距离是图论学科中最基本的概念之一，关于平均距离，已经有许多优美、强大的结果。Wiener指标是平均距离的一个等价概念，也是最早被研究的拓扑指标，Szeged指标和修正Szeged指标是Wiener指标的一种自然、漂亮的推广，也是非常重要的两个拓扑指标。（修正）Szeged指标不仅在组合数学中重要的理论意义，而且在化学图论等领域有着重要的实际应用背景。. 本项目将研究修正Szeged指标的下界和刻画达到下界的极图；将经典图论的方法和概率方法相结合，研究（修正）Szeged指标与图的其它不变量之间的关系；利用连通图的结构性质以及极图理论研究（修正）Szeged指标与Wiener指标之间的关系。由于（修正）Szeged指标可以用来解释分子的各种物理化学性质以及与分子结构相关联的生物活性，所以（修正）Szeged指标起了众多研究者的兴趣。
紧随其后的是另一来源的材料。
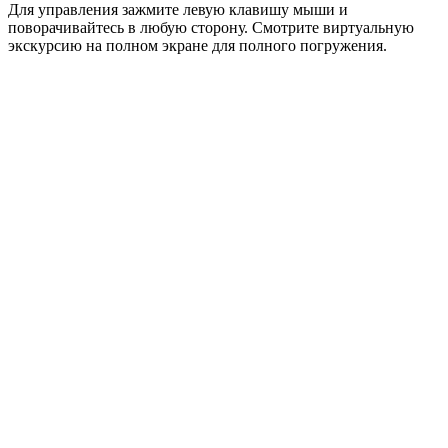
Для управления зажмите левую клавишу мыши и
поворачивайтесь в любую сторону. Смотрите виртуальную
экскурсию на полном экране для полного погружения.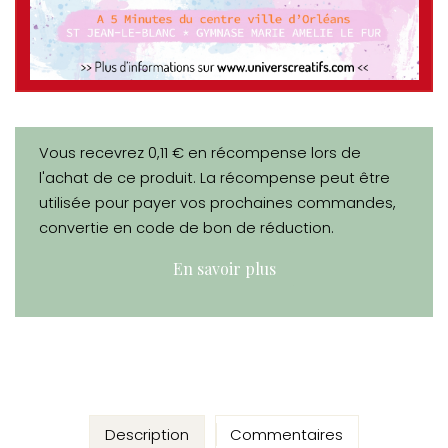
Vous recevrez 0,11 € en récompense lors de
l'achat de ce produit. La récompense peut être
utilisée pour payer vos prochaines commandes,
convertie en code de bon de réduction.
En savoir plus
Description
Commentaires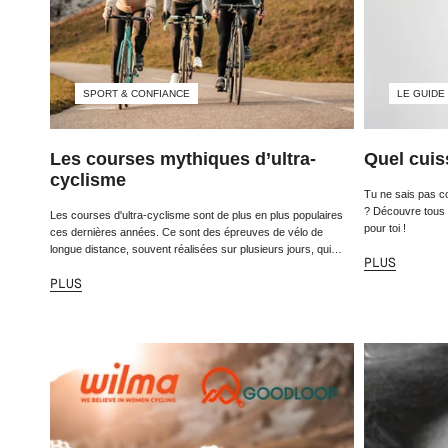
SPORT & CONFIANCE
LE GUIDE
Les courses mythiques d’ultra-
Quel cuis
cyclisme
Tu ne sais pas c
? Découvre tous n
Les courses d'ultra-cyclisme sont de plus en plus populaires
pour toi !
ces dernières années. Ce sont des épreuves de vélo de
longue distance, souvent réalisées sur plusieurs jours, qui
PLUS
peuvent couvrir des...
PLUS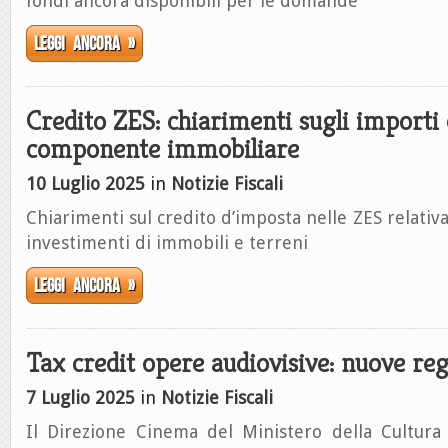
fondi ancora disponibili per le domande
Leggi ancora »
Credito ZES: chiarimenti sugli importi 
componente immobiliare
10 Luglio 2025
in
Notizie Fiscali
Chiarimenti sul credito d’imposta nelle ZES relativ
investimenti di immobili e terreni
Leggi ancora »
Tax credit opere audiovisive: nuove reg
7 Luglio 2025
in
Notizie Fiscali
Il Direzione Cinema del Ministero della Cultura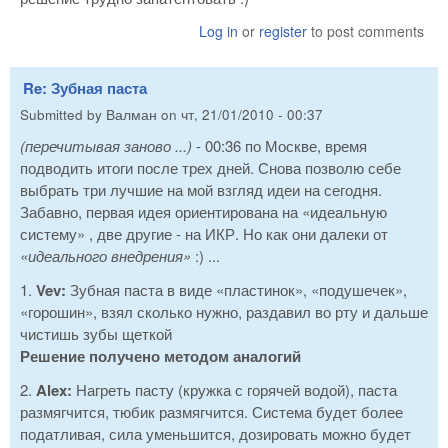
Log in
or
register
to post comments
Re: Зубная паста
Submitted by
Валман
on
чт, 21/01/2010 - 00:37
(перечитывая заново ...)
- 00:36 по Москве, время
подводить итоги после трех дней. Снова позволю себе
выбрать три лучшие на мой взгляд идеи на сегодня.
Забавно, первая идея ориентирована на «идеальную
систему» , две другие - на ИКР. Но как они далеки от
«идеального внедрения»
:) ...
1.
Vev:
Зубная паста в виде «пластинок», «подушечек»,
«горошин», взял сколько нужно, раздавил во рту и дальше
чистишь зубы щеткой
Решение получено методом аналогий
2.
Alex:
Нагреть пасту (кружка с горячей водой), паста
размягчится, тюбик размягчится. Система будет более
податливая, сила уменьшится, дозировать можно будет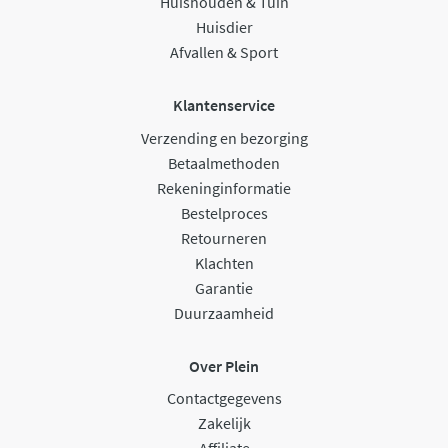
Huishouden & Tuin
Huisdier
Afvallen & Sport
Klantenservice
Verzending en bezorging
Betaalmethoden
Rekeninginformatie
Bestelproces
Retourneren
Klachten
Garantie
Duurzaamheid
Over Plein
Contactgegevens
Zakelijk
Affiliate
Distance is one of the most basic concepts of graph-theoretic subjects. There are many elegant and powerful results on average distance in graph theory. Wiener index is an equivalent concept with average distance and is also the oldest topological index, Szeged index and revised Szeged index are extentions of Wiener index, and two important topological indices. Besides its theoretical interest in combinatorial mathematics, revised Szeged index also finds practical applications in many problems of chemistry.. This project will study the low bounds of the revised Szeged index and characterize the extremal graphs of those bounds. By combining the classical methods in graph theory and probability method, we will study the relations between the (revised) Szeged index and other invariants of graph.Using the construction properties of connected graphs and extremal graph theory,we will study the difference (ratio) between the revised Szeged index and the Wiener index. Since the (revised) Szeged index has been used to explain various chemical and physical properties of molecules and to correlate the structure of molecules to their biological activity, the study of the revised Szeged index attracts interesting of many researchers.